Un des cas les plus connus concerne le virus Marburg identifié lors de flambées survenues en 1967 en Allemagne et en Serbie. Elles étaient liées à des travaux en laboratoire sur des singes verts africains importés d'Ouganda. La pandémie grippale de 1977 est un autre exemple, on estime désormais qu'il s'agissait d'une souche virale collectée dans les années 1950 qui aurait fuité d'un laboratoire. « Et plus récemment, plusieurs sorties accidentelles de SARS-CoV étudiés dans des laboratoires ont été rapportées dans la littérature, elles n'ont heureusement donné lieu à aucune épidémie importante », rapporte Etienne Decroly, virologue au CNRS.

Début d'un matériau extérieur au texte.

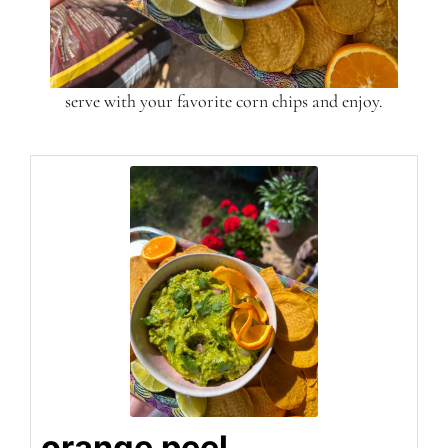
serve with your favorite corn chips and enjoy.
orange peel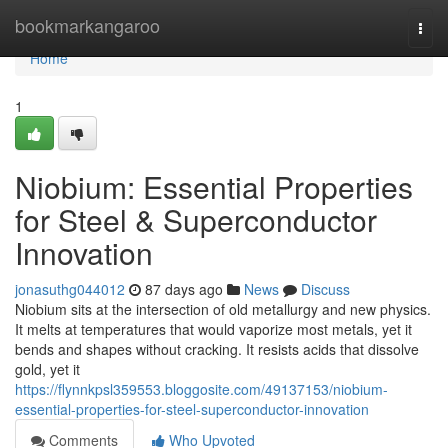
Home
bookmarkangaroo
Togg
navi
Home
1
Niobium: Essential Properties
for Steel & Superconductor
Innovation
jonasuthg044012
87 days ago
News
Discuss
Niobium sits at the intersection of old metallurgy and new physics.
It melts at temperatures that would vaporize most metals, yet it
bends and shapes without cracking. It resists acids that dissolve
gold, yet it
https://flynnkpsl359553.bloggosite.com/49137153/niobium-
essential-properties-for-steel-superconductor-innovation
Comments
Who Upvoted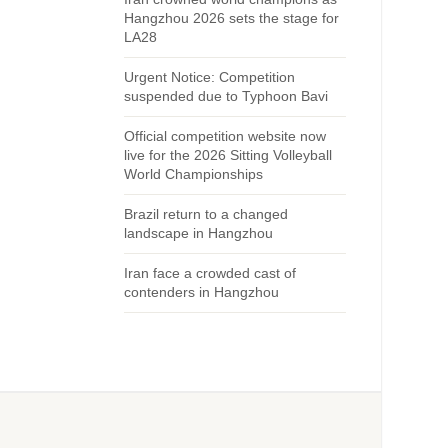
Hangzhou 2026 sets the stage for
LA28
Urgent Notice: Competition
suspended due to Typhoon Bavi
Official competition website now
live for the 2026 Sitting Volleyball
World Championships
Brazil return to a changed
landscape in Hangzhou
Iran face a crowded cast of
contenders in Hangzhou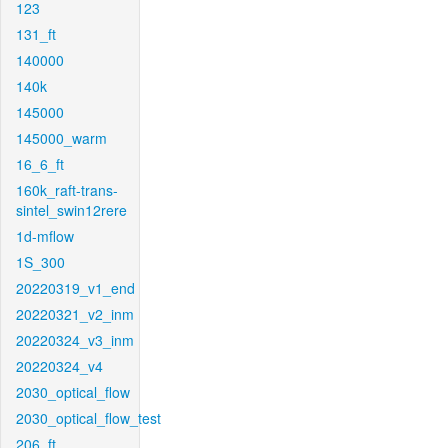
123
131_ft
140000
140k
145000
145000_warm
16_6_ft
160k_raft-trans-
sintel_swin12rere
1d-mflow
1S_300
20220319_v1_end
20220321_v2_inm
20220324_v3_inm
20220324_v4
2030_optical_flow
2030_optical_flow_test
206_ft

C'est techniquement possible

En 1981 quand a émergé le sida, les rumeurs de fabrication de virus pouvaient être balayées facilement, la science n'en était alors simplement pas capable. Le contexte est très différent aujourd'hui. « On peut désormais reconstruire des virus en recourant aux outils de la biologie moléculaire ; des virus peuvent par ailleurs évoluer en laboratoire, en sélectionnant des souches qui ont la capacité de se développer chez différentes espèces », détaille Jacques van Helden. Que le SARS-CoV-2 soit le résultat de ce type de sélection accélérée est justement la piste discutée par d'autres chercheurs, américains ceux-là.

Certes, la capacité du virus à passer à l'homme ne semble pas avoir été « fabriquée intentionnellement en concevant son génome nucléotide par nucléotide, mais elle pourrait très bien avoir été sélectionnée après plusieurs passages au travers d'animaux de laboratoire ou de cultures cellulaires », expliquent ainsi Dan et Karl Sirotkin dans la revue scientifique Bioessay. Contrairement aux modifications aux moyens d'enzymes de restriction (sorte de « ciseaux » et de « colle » moléculaires), ce type de sélections en passant d'espèces en espèces en labo ne laisse pas de trace.

Le SARS-CoV-2 d'origine naturelle ? Pas entièrement satisfaisant

Si l'on sait que le SARS-CoV-2 a pour origine un virus de chauve-souris, on n'a pas toujours pas identifié l'animal, hôte intermédiaire, qui permettrait de passer de la chauve-souris à l'homme. Le pangolin a fait un moment figure de candidat. Mais il a été blanchi car le virus qui l'infecte est finalement très éloigné du virus humain. « C'est l'équivalent de plusieurs décennies d'évolution dans des directions différentes pour chacun de ces virus », insiste Alexandre Hassanin, zoologiste au Muséum national d'histoire naturelle.

L'article de la prestigieuse revue Nature Medicine cité pour affirmer l'origine naturelle du Covid-19 évoque cette lacune et réclame d'ailleurs plus de prélèvements dans la faune sauvage pour retrouver le chaînon manquant. Cet article ne pose toutefois que deux hypothèses extrêmes : origine naturelle ou conception intentionnelle, alors qu'il existe d'autres voies possibles pour expliquer l'émergence du virus humain. En particulier « le passage d'espèces à espèce en laboratoire », estime Jacques van Helden.